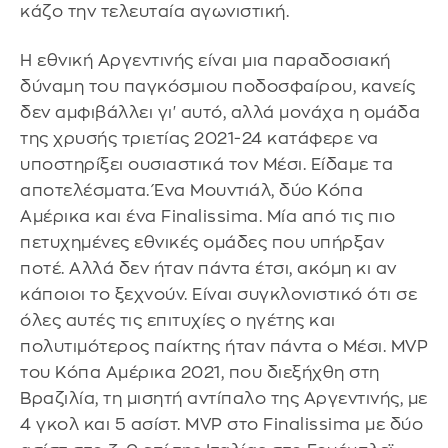
κάζο την τελευταία αγωνιστική.
Η εθνική Αργεντινής είναι μια παραδοσιακή
δύναμη του παγκόσμιου ποδοσφαίρου, κανείς
δεν αμφιβάλλει γι' αυτό, αλλά μονάχα η ομάδα
της χρυσής τριετίας 2021-24 κατάφερε να
υποστηρίξει ουσιαστικά τον Μέσι. Είδαμε τα
αποτελέσματα. Ένα Μουντιάλ, δύο Κόπα
Αμέρικα και ένα Finalissima. Μία από τις πιο
πετυχημένες εθνικές ομάδες που υπήρξαν
ποτέ. Αλλά δεν ήταν πάντα έτσι, ακόμη κι αν
κάποιοι το ξεχνούν. Είναι συγκλονιστικό ότι σε
όλες αυτές τις επιτυχίες ο ηγέτης και
πολυτιμότερος παίκτης ήταν πάντα ο Μέσι. MVP
του Κόπα Αμέρικα 2021, που διεξήχθη στη
Βραζιλία, τη μισητή αντίπαλο της Αργεντινής, με
4 γκολ και 5 ασίστ. MVP στο Finalissima με δύο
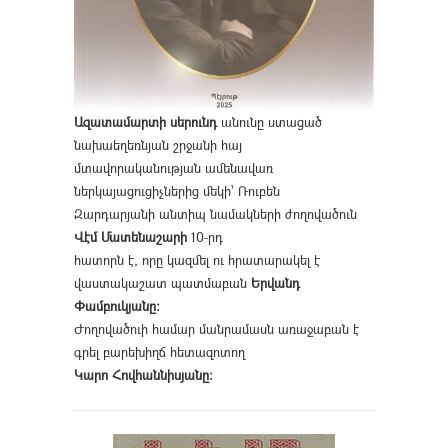
Ազատամարտի սերունդ
անունը ստացած
նախաեղեռնյան շրջանի հայ
մտավորականության ամենավառ
ներկայացուցիչներից մեկի՝ Ռուբեն
Զարդարյանի անտիպ նամակների ժողովածուն
Վէմ Մատենաշարի
10-րդ
հատորն է, որը կազմել ու հրատարակել է
վաստակաշատ պատմաբան
Երվանդ
Փամբուկյանը։
Ժողովածուի համար մանրամասն առաջաբան է
գրել բարեխիղճ հետազոտող
Կարո Հովհաննիսյանը։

○ ○ ○ ○

TRY IT: Provide the listing above once more, exactly, with the pictures removed.

RESULT FOR THIS TASK:
κάζο την τελευταία αγωνιστική.
Η εθνική Αργεντινής είναι μια παραδοσιακή
δύναμη του παγκόσμιου ποδοσφαίρου, κανείς
δεν αμφιβάλλει γι' αυτό, αλλά μονάχα η ομάδα
της χρυσής τριετίας 2021-24 κατάφερε να
υποστηρίξει ουσιαστικά τον Μέσι. Είδαμε τα
αποτελέσματα. Ένα Μουντιάλ, δύο Κόπα
Αμέρικα και ένα Finalissima. Μία από τις πιο
πετυχημένες εθνικές ομάδες που υπήρξαν
ποτέ. Αλλά δεν ήταν πάντα έτσι, ακόμη κι αν
κάποιοι το ξεχνούν. Είναι συγκλονιστικό ότι σε
όλες αυτές τις επιτυχίες ο ηγέτης και
πολυτιμότερος παίκτης ήταν πάντα ο Μέσι. MVP
του Κόπα Αμέρικα 2021, που διεξήχθη στη
Βραζιλία, τη μισητή αντίπαλο της Αργεντινής, με
4 γκολ και 5 ασίστ. MVP στο Finalissima με δύο
Ազատամարտի սերունդ
անունը ստացած
նախաեղեռնյան շրջանի հայ
մտավորականության ամենավառ
ներկայացուցիչներից մեկի՝ Ռուբեն
Զարդարյանի անտիպ նամակների ժողովածուն
Վէմ Մատենաշարի
10-րդ
հատորն է, որը կազմել ու հրատարակել է
վաստակաշատ պատմաբան
Երվանդ
Փամբուկյանը։
Ժողովածուի համար մանրամասն առաջաբան է
գրել բարեխիղճ հետազոտող
Կարո Հովհաննիսյանը։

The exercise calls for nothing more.